Like I said, certain organizations will change when they absolutely have to. In South Korea's case, it's going to be costly so they are probably going to be the last.
However, as I've learned from doing tech support, I find hardcore gamers are more computer illiterate. They know enough about computers to turn them on and play their game, but because they play for so many hours they don't do anything else on the computer.
Basically you get a nation of computer illiterate users, who use Windows because they don't know any better. Most probably don't even know what Firefox or Chrome are.
Truth be told, I never actually managed to buy anything online when I was there. It's like everything was designed to keep me from buying. What didn't help was that I was on Visitor status, meaning you don't get your national ID, which is required on a vast number of SK sites. Without ID, you just become some kind of virtual hobo.
It's a shame considering the amazing infrastructure there is over there. Anyone who's ever visited SK websites will tell you how poorly put together they are, both technically and visually. I've rarely seen such disparity between the underlying infrastructure and its use anywhere else.

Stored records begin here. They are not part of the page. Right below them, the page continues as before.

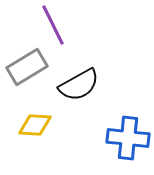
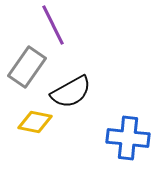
gray rectangle: rotated 24 degrees counterclockwise
black semicircle: moved 8 px left, 7 px down
yellow diamond: moved 3 px up; rotated 8 degrees clockwise
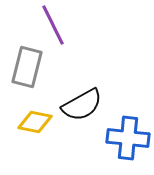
gray rectangle: rotated 21 degrees counterclockwise
black semicircle: moved 11 px right, 13 px down
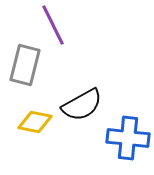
gray rectangle: moved 2 px left, 2 px up
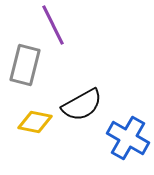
blue cross: rotated 24 degrees clockwise
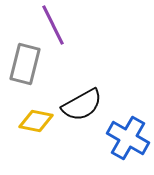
gray rectangle: moved 1 px up
yellow diamond: moved 1 px right, 1 px up
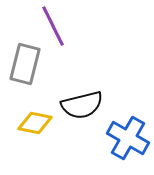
purple line: moved 1 px down
black semicircle: rotated 15 degrees clockwise
yellow diamond: moved 1 px left, 2 px down
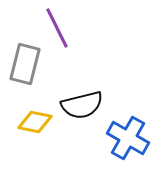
purple line: moved 4 px right, 2 px down
yellow diamond: moved 1 px up
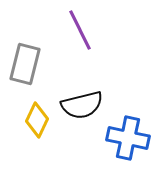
purple line: moved 23 px right, 2 px down
yellow diamond: moved 2 px right, 2 px up; rotated 76 degrees counterclockwise
blue cross: rotated 18 degrees counterclockwise
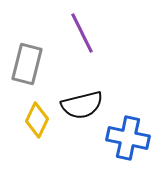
purple line: moved 2 px right, 3 px down
gray rectangle: moved 2 px right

Some more background http://en.wikipedia.org/wiki/SEED and http://kanai.net/weblog/archive/2007/01/26/00h53m55s
There was some hope last presidential election cycle that this would become a topic for the new administration to tackle [1], but that candidate (Ahn Cheol-soo) lost the election and it seems to have fallen off the table for now.
1 - http://www.theregister.co.uk/2012/11/14/ahn_lab_internet_exp...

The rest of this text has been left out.